* WHAT IS NEEDED: When a line of the records contains "July", copy it.

—————

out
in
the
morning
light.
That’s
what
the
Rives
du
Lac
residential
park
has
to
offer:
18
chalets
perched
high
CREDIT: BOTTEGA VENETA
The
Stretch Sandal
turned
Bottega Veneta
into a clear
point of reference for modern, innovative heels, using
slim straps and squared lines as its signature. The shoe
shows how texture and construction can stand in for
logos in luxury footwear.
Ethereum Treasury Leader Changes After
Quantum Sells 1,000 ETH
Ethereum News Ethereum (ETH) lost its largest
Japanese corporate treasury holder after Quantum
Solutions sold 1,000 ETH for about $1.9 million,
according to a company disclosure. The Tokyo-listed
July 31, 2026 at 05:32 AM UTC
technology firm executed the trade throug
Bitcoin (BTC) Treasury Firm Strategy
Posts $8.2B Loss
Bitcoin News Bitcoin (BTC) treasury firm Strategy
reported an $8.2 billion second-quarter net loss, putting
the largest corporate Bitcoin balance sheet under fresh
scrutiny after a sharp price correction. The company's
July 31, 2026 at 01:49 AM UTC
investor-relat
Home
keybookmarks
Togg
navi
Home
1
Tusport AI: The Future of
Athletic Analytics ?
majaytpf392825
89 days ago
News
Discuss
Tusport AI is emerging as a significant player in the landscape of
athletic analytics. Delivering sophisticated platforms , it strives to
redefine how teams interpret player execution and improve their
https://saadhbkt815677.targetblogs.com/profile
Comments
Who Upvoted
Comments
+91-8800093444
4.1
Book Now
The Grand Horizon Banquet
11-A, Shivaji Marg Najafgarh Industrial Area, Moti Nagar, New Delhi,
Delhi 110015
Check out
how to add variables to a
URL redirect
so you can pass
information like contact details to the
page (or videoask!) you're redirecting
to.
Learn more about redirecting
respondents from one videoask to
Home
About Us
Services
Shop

—————

* SOLUTION TO THE PROBLEM:
July 31, 2026 at 05:32 AM UTC
July 31, 2026 at 01:49 AM UTC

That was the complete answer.